Menjadi wasit memang bukan perkara mudah sebab dibutuhkan tanggung jawab dan kebesaran hati untuk melakukannya. Walaupun pekerjaan ini acap kali dipandang sebelah mata, Daus menuturkan bahwa wasit tidak hanya sekadar berlari dan mengamati jalannya pertandingan tetapi mereka menjadi penegak aturan dan penyeimbang dari dua kubu yang sedang bertanding agar pertandingan dapat berlangsung secara adil.
Namun nahas, sering kali kita mendapati laga pertandingan yang memperlihatkan wasit menjadi bulan-bulanan para suporter fanatik sepak bola. Bukankah merupakan sebuah ironi ketika mereka dituntut untuk berlaku adil di lapangan tapi justru mereka juga yang kerap kali mendapat perlakuan tidak adil?
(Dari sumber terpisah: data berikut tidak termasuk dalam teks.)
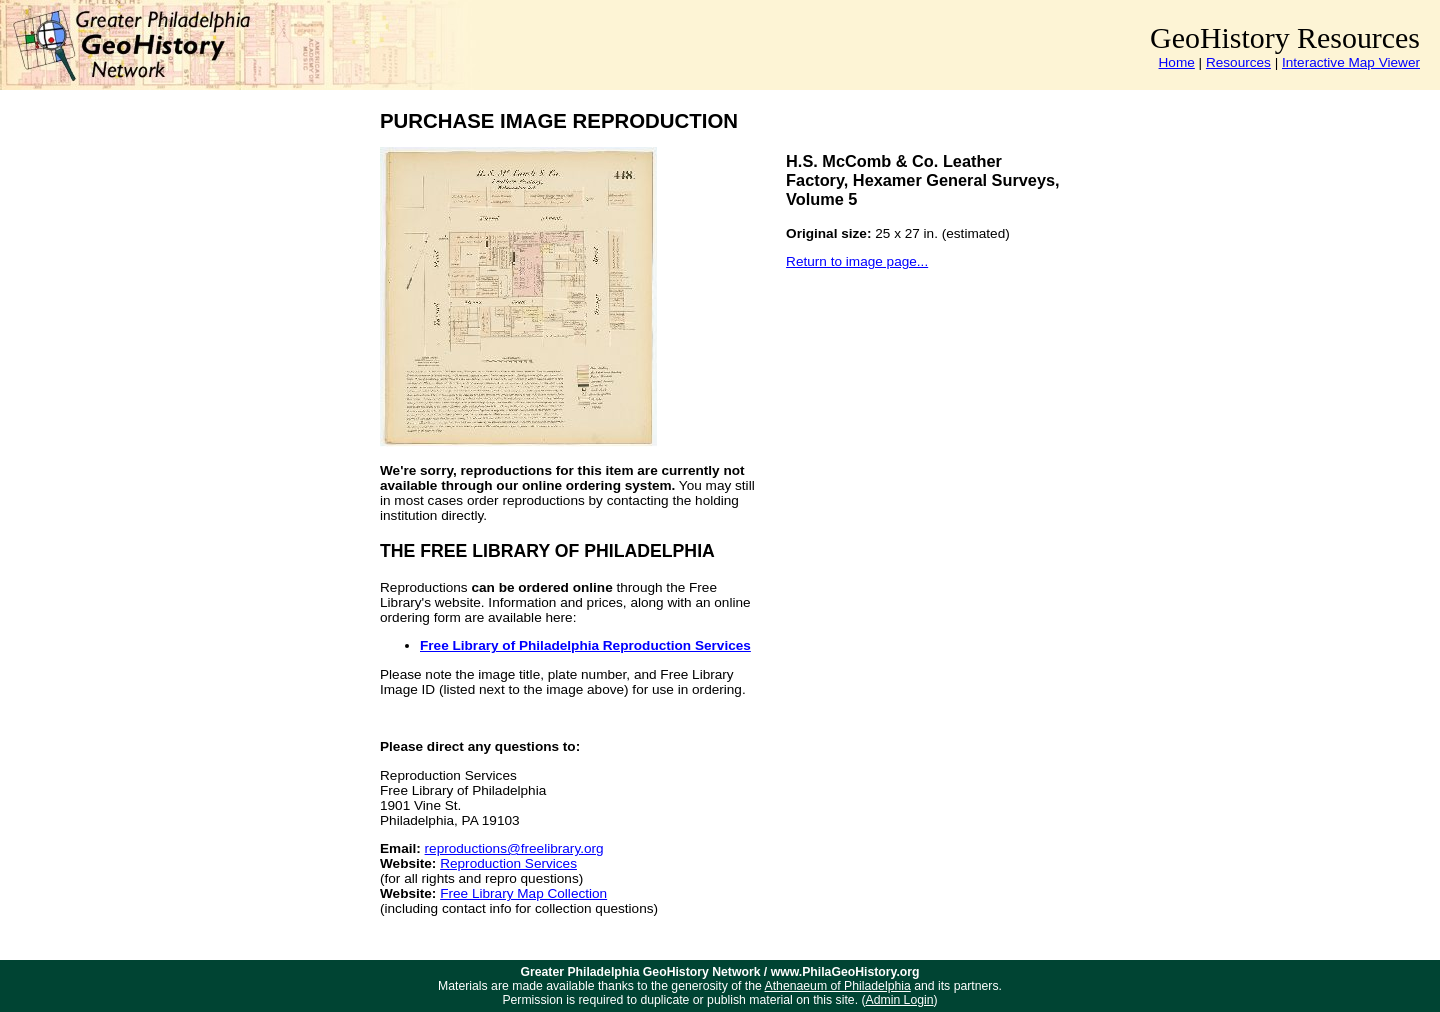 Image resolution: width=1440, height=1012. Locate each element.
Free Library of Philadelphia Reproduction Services (585, 645)
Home (1177, 62)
Soal ini, Daus berujar “Itu menjadi salah satu tantangan yang harus dihadapi. Makanya sebisa mungkin kami harus bisa berlaku adil dalam keseharian. Kalau tidak bisa berlaku adil untuk diri sendiri, keluarga, maupun lingkungan sekitar, bagaimana mungkin menjadi pengadil untuk orang banyak?”, ujarnya sembari menyeruput cold brew pesanannya.
Well, kehidupan menjadi wasit tidak sesederhana hanya memberikan menegakan Laws of the Game sesuai aturan FIFA, mengontrol jalannya laga, maupun memastikan bahwa bola yang digunakan dalam pertandingan sesuai dengan peraturan dan ketentuan. Namun lebih dari itu, seorang wasit adalah entitas keadilan dalam sebuah laga. Mereka harus memberikan keputusan seadil-adilnya bagi kedua kubu yang sedang bertanding.
Seperti yang tokoh Minke katakan dalam buku Tetralogi Pulau Buru karya Pramoedya Ananta Toer “Seorang terpelajar harus sudah berbuat adil sejak dalam pikiran apalagi dalam perbuatan”. Begitulah seharusnya seorang wasit menunaikan tanggung jawabnya sebagai Sang Pengadil di lapangan hijau “Adil sejak dalam pikiran”.